Wide Area Clustering Provides The Ultimate In IT Disaster Tolerance
With data replicated at both sites and sufficient processing capacity present, applications can remain on-line when using an actively clustered configuration. Active clusters allow simultaneous application execution on all of the computers in clustered system. When configured as a wide area cluster, the application can remain operational without regard to the physical location of the hardware. In this configuration, if a site becomes inoperable, the remaining workload continues at the remaining site(s). Failover efforts typically range from minutes if you want to optimize parameters for the new workload, to no time at all. This is because little or no manual intervention is needed to keep the application up and running on the remaining systems. As shown in Figure 3, we allow concurrent access to the full set of disks from the systems at both sites.
Active clustering relies on two specific technologies. The first technology provides a coordinating software function to manage access to the data so that multiple copies of the application can read and write to the same files without corrupting the contents. The coordination is usually provided by facilities in the operating system or can be built with special procedures that are written by the application developer. Recent advances in high-speed wide-area communications channels such as FDDI, fibre channel, and ATM or other high-speed packet switching services adds the long distance communication technology needed to implement this solution. The high availability of clustering, when added to the disaster tolerance of wide area configurations, produces the ultimate in IT solutions. Any outage, whether it is a single system or a whole site, will continue to function after the loss of part of the overall system.

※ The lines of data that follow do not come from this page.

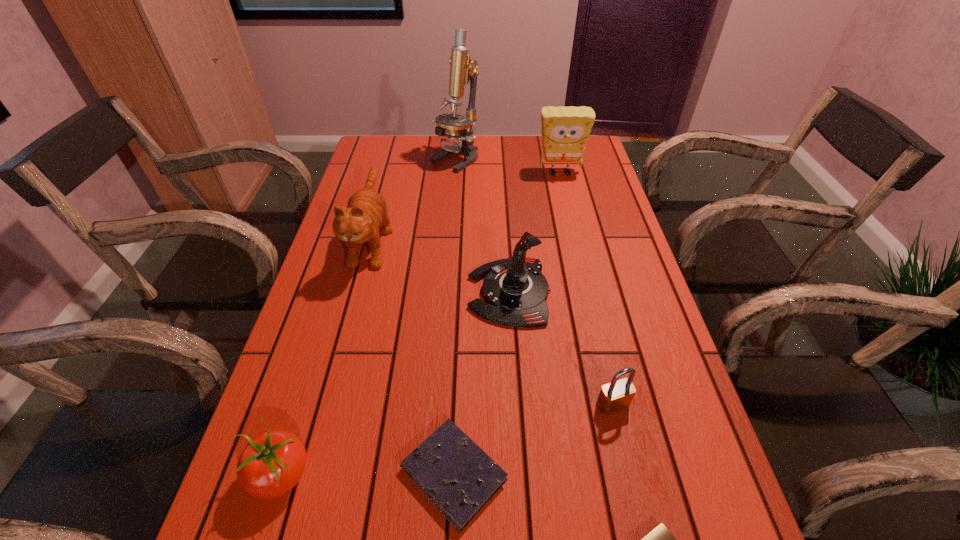 Where is `tomato located in the left edge section of the desktop`? tomato located in the left edge section of the desktop is located at coordinates (272, 463).

This screenshot has height=540, width=960. Find the location of `sponge at the right edge`. sponge at the right edge is located at coordinates (565, 131).

Where is `padlock that is at the right edge`? The width and height of the screenshot is (960, 540). padlock that is at the right edge is located at coordinates (617, 395).

Where is `object located at the far right corner`? The height and width of the screenshot is (540, 960). object located at the far right corner is located at coordinates tap(565, 131).

In order to click on blank space at the far edge of the desktop in this screenshot , I will do `click(456, 159)`.

In the image, there is a desktop. Where is `vacant area at the left edge`? The image size is (960, 540). vacant area at the left edge is located at coordinates 297,428.

Where is `free space at the right edge of the desktop`? free space at the right edge of the desktop is located at coordinates (615, 210).

Where is `vacant space at the far left corner of the desktop`? The height and width of the screenshot is (540, 960). vacant space at the far left corner of the desktop is located at coordinates (400, 156).

The height and width of the screenshot is (540, 960). Identify the location of vacant space at the far right corner of the desktop. (583, 163).

The image size is (960, 540). What are the coordinates of `free space between the sponge and the microscope` in the screenshot? It's located at click(x=508, y=166). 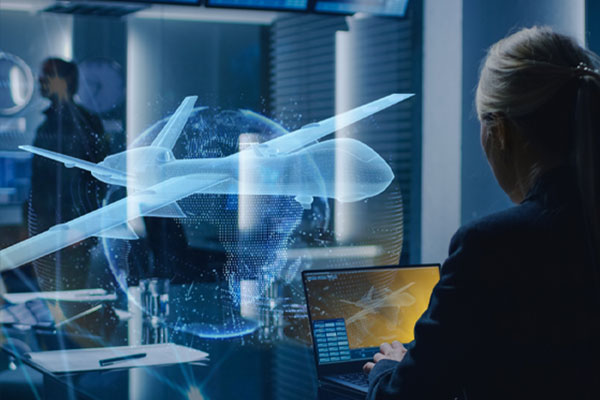 Image resolution: width=600 pixels, height=400 pixels. I want to click on pen, so click(126, 357). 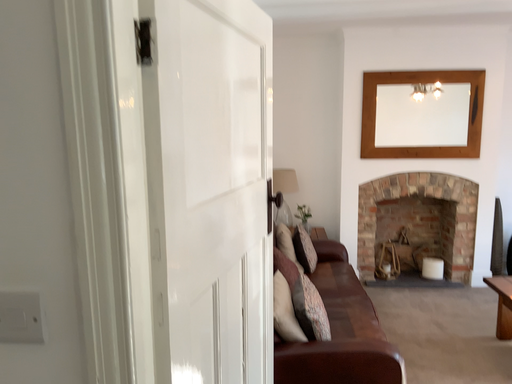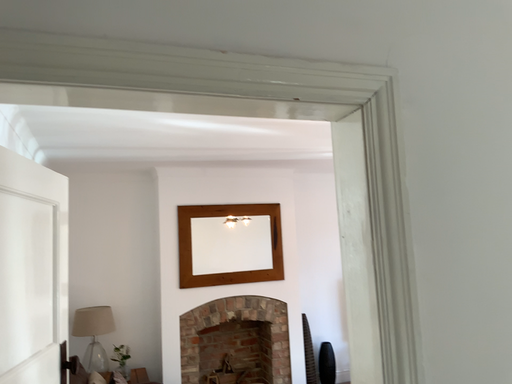 Question: Which way did the camera rotate in the video?

Choices:
 (A) rotated downward
 (B) rotated upward

Answer: (B) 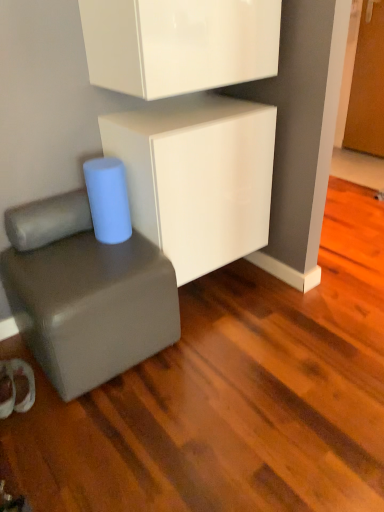 How much space does white glossy cabinet at center, marked as the first cabinetry in a bottom-to-top arrangement, occupy horizontally?

16.74 inches.

This screenshot has width=384, height=512. What do you see at coordinates (197, 178) in the screenshot? I see `white glossy cabinet at center, marked as the first cabinetry in a bottom-to-top arrangement` at bounding box center [197, 178].

Measure the distance between glossy white cabinet at upper center, which is counted as the 2th cabinetry, starting from the bottom, and camera.

The depth of glossy white cabinet at upper center, which is counted as the 2th cabinetry, starting from the bottom, is 1.25 meters.

At what (x,y) coordinates should I click in order to perform the action: click on matte gray cube at lower left. Please return your answer as a coordinate pair (x, y). The width and height of the screenshot is (384, 512). Looking at the image, I should click on (85, 294).

The height and width of the screenshot is (512, 384). Find the location of `white glossy cabinet at center, marked as the first cabinetry in a bottom-to-top arrangement`. white glossy cabinet at center, marked as the first cabinetry in a bottom-to-top arrangement is located at coordinates (197, 178).

Which is in front, point (38, 238) or point (229, 106)?

The point (38, 238) is closer.

Who is more distant, matte gray cube at lower left or white glossy cabinet at center, marked as the first cabinetry in a bottom-to-top arrangement?

white glossy cabinet at center, marked as the first cabinetry in a bottom-to-top arrangement.

Is matte gray cube at lower left wider than white glossy cabinet at center, which appears as the 2th cabinetry when viewed from the top?

Yes.

Is matte gray cube at lower left smaller than white glossy cabinet at center, which appears as the 2th cabinetry when viewed from the top?

Yes, matte gray cube at lower left is smaller than white glossy cabinet at center, which appears as the 2th cabinetry when viewed from the top.

Is matte gray cube at lower left looking in the opposite direction of glossy white cabinet at upper center, the first cabinetry viewed from the top?

No, matte gray cube at lower left is not facing away from glossy white cabinet at upper center, the first cabinetry viewed from the top.

Based on the photo, from a real-world perspective, who is located lower, matte gray cube at lower left or glossy white cabinet at upper center, which is counted as the 2th cabinetry, starting from the bottom?

In real-world perspective, matte gray cube at lower left is lower.

Relative to glossy white cabinet at upper center, the first cabinetry viewed from the top, is matte gray cube at lower left in front or behind?

matte gray cube at lower left is behind glossy white cabinet at upper center, the first cabinetry viewed from the top.

Is matte gray cube at lower left taller or shorter than glossy white cabinet at upper center, the first cabinetry viewed from the top?

matte gray cube at lower left is taller than glossy white cabinet at upper center, the first cabinetry viewed from the top.

Is glossy white cabinet at upper center, which is counted as the 2th cabinetry, starting from the bottom, completely or partially outside of matte gray cube at lower left?

Absolutely, glossy white cabinet at upper center, which is counted as the 2th cabinetry, starting from the bottom, is external to matte gray cube at lower left.

Looking at this image, is glossy white cabinet at upper center, the first cabinetry viewed from the top, in front of or behind matte gray cube at lower left in the image?

glossy white cabinet at upper center, the first cabinetry viewed from the top, is in front of matte gray cube at lower left.

Which point is more forward, (188, 9) or (90, 245)?

The point (188, 9) is in front.

Considering the relative sizes of glossy white cabinet at upper center, the first cabinetry viewed from the top, and matte gray cube at lower left in the image provided, is glossy white cabinet at upper center, the first cabinetry viewed from the top, thinner than matte gray cube at lower left?

Indeed, glossy white cabinet at upper center, the first cabinetry viewed from the top, has a lesser width compared to matte gray cube at lower left.

From the image's perspective, would you say white glossy cabinet at center, marked as the first cabinetry in a bottom-to-top arrangement, is positioned over matte gray cube at lower left?

Correct, white glossy cabinet at center, marked as the first cabinetry in a bottom-to-top arrangement, appears higher than matte gray cube at lower left in the image.

Considering the relative sizes of white glossy cabinet at center, marked as the first cabinetry in a bottom-to-top arrangement, and matte gray cube at lower left in the image provided, is white glossy cabinet at center, marked as the first cabinetry in a bottom-to-top arrangement, taller than matte gray cube at lower left?

Yes.

Considering the positions of objects white glossy cabinet at center, marked as the first cabinetry in a bottom-to-top arrangement, and matte gray cube at lower left in the image provided, who is behind, white glossy cabinet at center, marked as the first cabinetry in a bottom-to-top arrangement, or matte gray cube at lower left?

white glossy cabinet at center, marked as the first cabinetry in a bottom-to-top arrangement, is more distant.

Which object is positioned more to the right, white glossy cabinet at center, marked as the first cabinetry in a bottom-to-top arrangement, or matte gray cube at lower left?

white glossy cabinet at center, marked as the first cabinetry in a bottom-to-top arrangement, is more to the right.

Considering the relative positions of glossy white cabinet at upper center, which is counted as the 2th cabinetry, starting from the bottom, and white glossy cabinet at center, which appears as the 2th cabinetry when viewed from the top, in the image provided, is glossy white cabinet at upper center, which is counted as the 2th cabinetry, starting from the bottom, to the left or to the right of white glossy cabinet at center, which appears as the 2th cabinetry when viewed from the top,?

In conclusion, we see remote copy provides only limited protection and is the worst solution in terms of recovery time. Remote computing offers a superior solution in cases where businesses have sufficient capital budget for the equipment, and the forethought to implement a faster recovery. For those businesses that recognize the criticalness of their computing infrastructure, and have chosen to have the business “ride through” a site outage, wide-area clustering offers an outstanding solution with virtually the same equipment investment as in the remote computing solution.
Robert Lyons is a systems consultant at Resilient Systems Inc. (www.resilientsys.com). He has over 10 years experience in designing and implementing disaster-tolerant configurations worldwide.